El proceso contra el gobernador de Sinaloa desató una fuerte controversia en México que afectó al partido gobernante Morena y a la presidenta Claudia Sheinbaum, quien salió en defensa de Rocha Moya y señaló a Estados Unidos de interferir en los asuntos internos de México.
“Hoy regreso al ejercicio de mi responsabilidad como gobernador de Sinaloa con la frente limpia y en alto y con la fuerza de la verdad de nuestro lado”, añadió el dirigente oficialista al asegurar que las “acusaciones falsas” que le hicieron tenían “motivaciones políticas e injerencistas de la ultraderecha nacional y extranjera”.

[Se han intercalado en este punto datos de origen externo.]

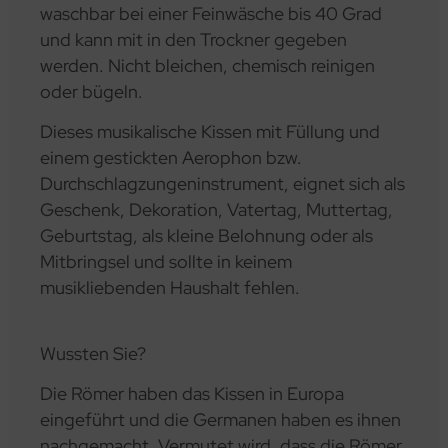
waschbar bei einer Feinwäsche bis 40 Grad
und kann mit in den Trockner gegeben
werden. Nicht bleichen, chemisch reinigen
oder bügeln.
Dieses musikalische Kissen mit Füllung und
einem gestickten Aerophon bzw.
Durchschlagzungeninstrument, eignet sich als
Geschenk, Dekoration, Vatertag, Muttertag,
Geburtstag, als kleine Belohnung oder als
Mitbringsel und sollte in keinem
musikliebenden Haushalt fehlen.
Wussten Sie?
Die Römer haben das Kissen in Europa
eingeführt und die Germanen haben es ihnen
nachgemacht. Vermutet wird, dass die Römer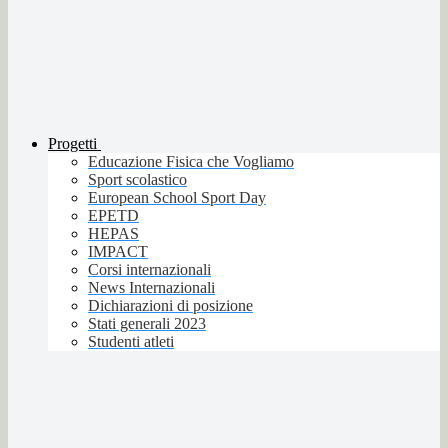
Progetti
Educazione Fisica che Vogliamo
Sport scolastico
European School Sport Day
EPETD
HEPAS
IMPACT
Corsi internazionali
News Internazionali
Dichiarazioni di posizione
Stati generali 2023
Studenti atleti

La fiscalía de Nueva York hizo pública a fines de abril una acusación por tráfico de drogas y tenencia ilícita de armas contra Rocha Moya y otros nueve funcionarios mexicanos entre los que se incluyen el alcalde de la ciudad de Culiacán —que también se separó temporalmente del cargo—, un senador oficialista, un fiscal y el exsecretario de Seguridad de Sinaloa, Gerardo Mérida Sánchez, quien semanas después se entregó a las autoridades estadounidenses.
En la acusación se señaló a los 10 funcionarios activos y retirados de ayudar al Cártel de Sinaloa a introducir fentanilo, heroína, cocaína y metanfetamina a Estados Unidos.
La Fiscalía General de México refutó la solicitud de detención de los 10 funcionarios y pidió a Estados Unidos la entrega de pruebas, que hasta el momento no se ha concretado.